Most of what we call reality falls into a range between the trivial and the transcendent. At one end are the details of waking life. At the other end is what really counts.

Nothing obscures this more than our language. Our heads seem crowded with thousands of words, each with a slightly different meaning. We are so skilled at turning thoughts into words that the source of it all is forgotten in the process. Only at such rare times as when we are “at a loss for words” do we come to face what should be obvious: Ideas come first, and words come later. What we say comes from what we know, and what we know is essentially wordless. Knowledge has no details, at least not until we apply it to daily life.

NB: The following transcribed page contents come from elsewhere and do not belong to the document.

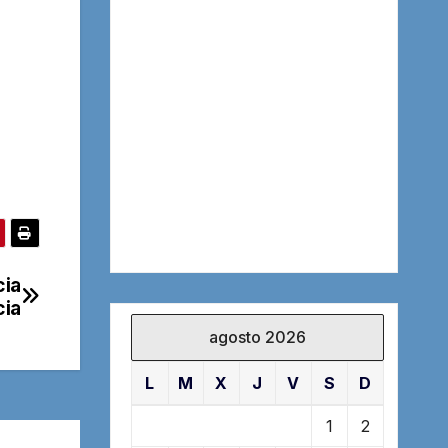
cia
cia
agosto 2026
L
M
X
J
V
S
D
1
2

The skill of articulation dominates our waking consciousness. The process of converting what we mean into what we say is so rapid and constant that it becomes easy to mistake the words for the thoughts they represent. Words are proper inhabitants of a detailed world. They are a primary tool for communication. But even here we should notice that the words themselves mean nothing but for the meaning that rides on them.

It is interesting to see how we make that mistake. It is easier to focus on words than thoughts. And focusing is essential for getting along in a world made of details.


Focusing is essential for consciousness, even though focusing is only a small part of what our minds do. When we read, we focus on words, or groups of words, as our eyes scan repeatedly across a page. While our eyes focus as part of an elaborately skillful psycho-motor activity, our minds provide the context for that focus, out of which meaning is derived. That context is broad, varied and constantly shifting. While we read, our minds attend to the author’s developing story. We also attend to our environment, waiting for the phone to ring, perhaps, or smelling for soup warming in the kitchen. Surrounding our ever-moving focus is an unspecifiable awareness that supplies meaning for everything we see or do. This awareness moves outward, from self to details, constantly arranging those details into patterns, and providing those patterns with meaning. (For those interested in the “structure” of knowing, pick up a copy of The Tacit Dimension, by the late philosopher/scientist Michael Polanyi). We are the source of the meaning, and the closer we get to it, the less detailed it becomes. When our attention actually arrives at the source, through dreaming, meditation, religious experience, drugs or whatever, details are gone and only knowing remains.

This is where dreams roam, in the range between the world of details and the world of meaning. On the one side is the finite, with nothing but limits. On the other side is infinity, with nothing . . . or everything.

From the realm of meaning we peer out through the complicated instrument of our bodies at a world with nothing but limits and details. It is a world of finite dimensions and endless change. It is a world of time, where everything ends.

It’s nice to know we don’t have to live there.